Garage Taruffi
Il Garage Taruffi ha una superficie espositiva di circa cinquecento metri quadrati, inaugurata il 6 settembre 2008 in occasione della partenza della Coppa Rodolfo del Drago, destinata ad ospitare mostre tematiche ed eventi temporanei; attualmente vi sono esposte le microcar che costituiscono una delle maggiori attrazioni del Museo Taruffi.
LE MACCHINETTE
L’Isetta, capostipite delle microcar o macchinette, nasce in Italia nel dopoguerra frutto di inventiva ed ambizione; la bontà del progetto è dimostrata, oltre che dalle declinazioni estere, anche dalle produzioni coeve promosse in tutta Europa.

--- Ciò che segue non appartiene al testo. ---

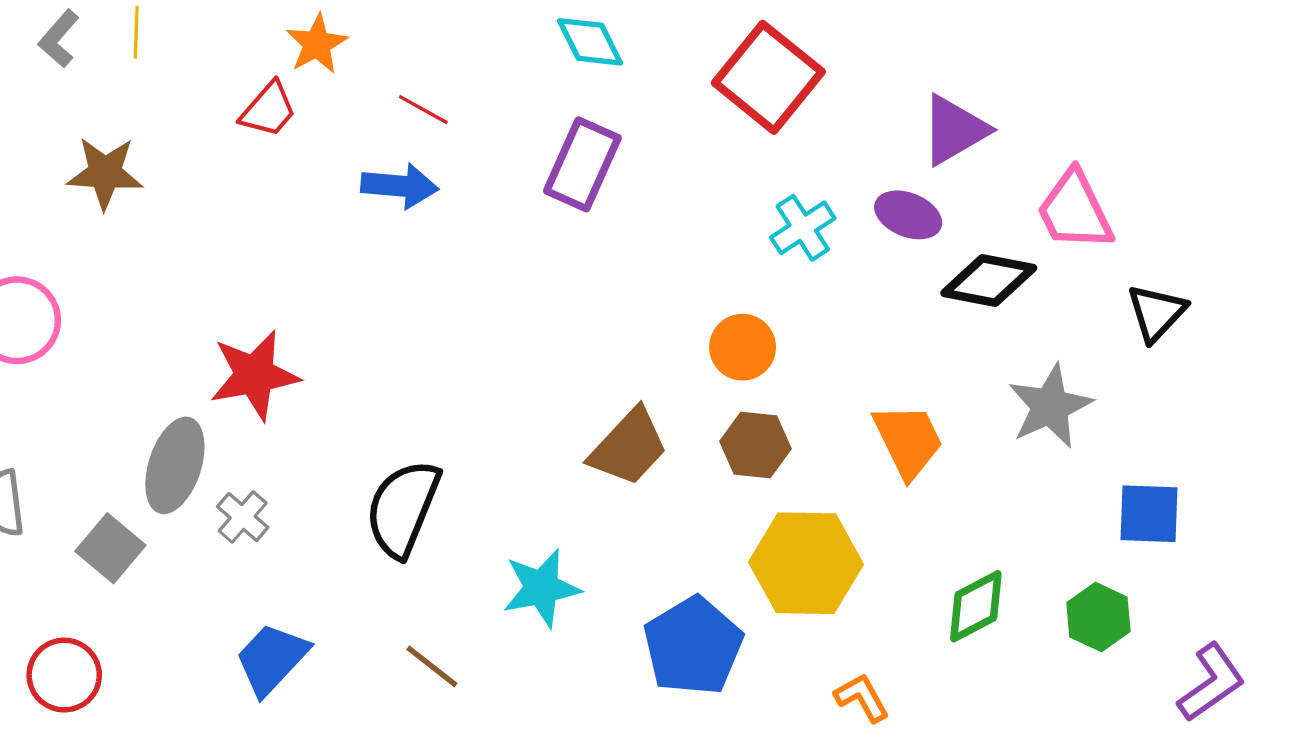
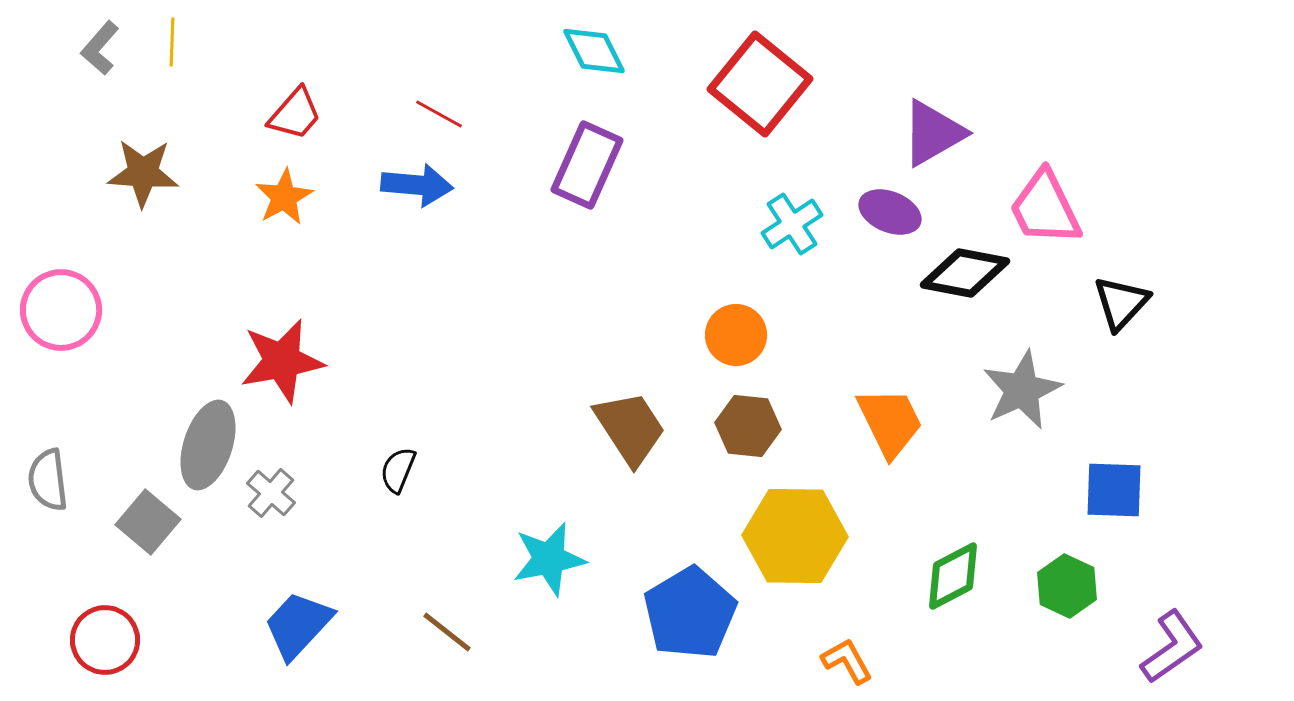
orange star: (317, 44) -> (284, 197), moved
brown trapezoid: (629, 447) -> (630, 428), turned -76
black semicircle: (403, 508) -> (398, 470), moved, size x0.5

Ma è la vettura italiana il punto di riferimento per il suo design d’autore e per le sue soluzioni funzionali, è il trionfo delle linee curve organiche sulle linee rette, ortogonali, razionali. Stadio intermedio tra una motoretta ed un’auto ebbe forse il limite di non soddisfare, a causa della limitata capienza, la necessità della famiglia, come invece garantirono i piccoli modelli Fiat. Eppure guardando le promozioni pubblicitarie di quegli anni, le vetturette sono un prodotto consolidato da un’offerta innovativa e da una accattivante commercializzazione. L’Isetta in particolare si distingue da molti altri modelli caratterizzati da un’impronta quasi fumettistica o altre mini auto risultanti da semplici riduzioni di scala delle sorelle maggiori.

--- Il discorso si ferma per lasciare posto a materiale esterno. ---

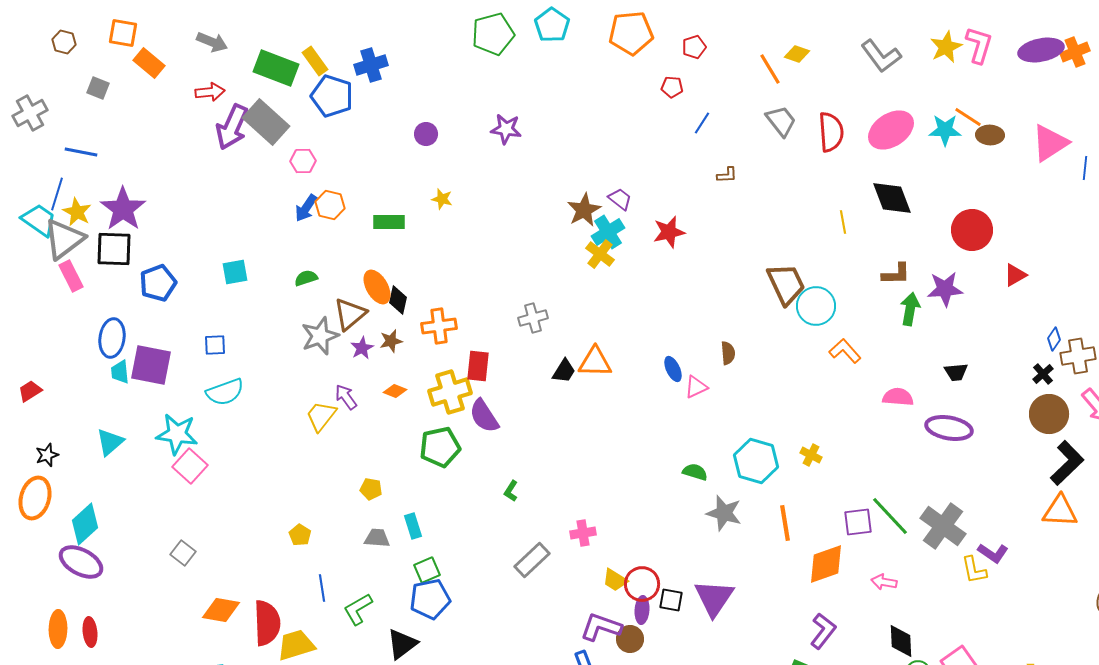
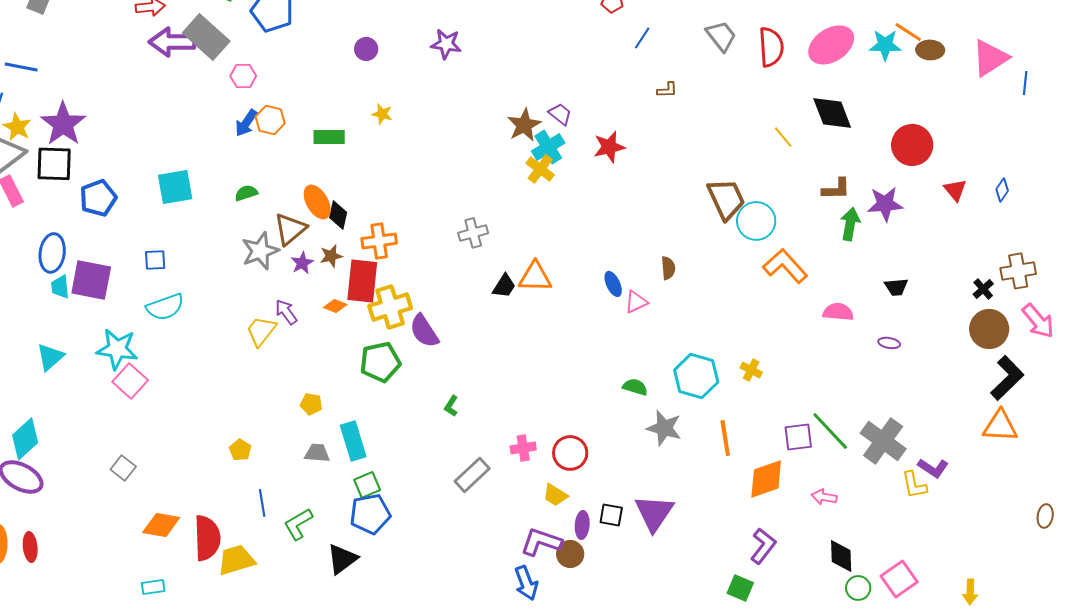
purple arrow: (232, 127) -> (172, 42), turned 66
yellow line: (843, 222) -> (783, 137), turned -30
cyan square: (235, 272) -> (175, 187), size x1.4
red triangle: (1015, 275) -> (955, 190), turned -40
blue diamond: (1054, 339) -> (1002, 190), moved
orange L-shape: (845, 351) -> (785, 266), size x1.4
red rectangle: (478, 366) -> (362, 281), moved, size x1.4
purple ellipse: (949, 428) -> (889, 343), size x0.5
cyan rectangle: (413, 526) -> (353, 441), size x1.5
red circle: (642, 584) -> (570, 453), moved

Questa mostra che fa seguito a quella più ampia e prestigiosa svoltasi a Roma nei mesi scorsi vuole attribuire un significato di storia e costume a queste vetturette, cogliendo nella dimensione ridotta ed intimista un termometro della società degli anni Cinquanta, un segno contrario al gigantismo architettonico e una risposta fascinosamente perdente al problema della mobilità nei centri urbani. Si coglie infatti, dopo l’investimento nella miniaturizzazione del mezzo di trasporto il segno di una inevitabile crisi; dopo un decennio di sperimentazioni infatti il mercato dell’auto sposerà con decisione la dimensione urbanistica dei grandi raccordi e delle autostrade: l’auto diventa traguardo sociale e strumento di affermazione, mezzo indispensabile per annullare le distanze non solo geografiche del paese. Ma guardando questi mezzi oggi, è inevitabile fare congetture, ripensando alle Macchinette degli anni Cinquanta ed alla attuale circolazione urbana caratterizzata da un ritorno al minimalismo per molti modelli sperimentali o in commercio. Viene da chiedersi ad esempio se la progressiva interdizione ai veicoli nei nostri centri possa essere mutuata dalla circolazione di piccole vetture a propulsione elettrica o fotovoltaica, mezzi, per ora atipici che potrebbero rivoluzionare il trasporto individuale con un minore impatto ambientale nelle nostre città.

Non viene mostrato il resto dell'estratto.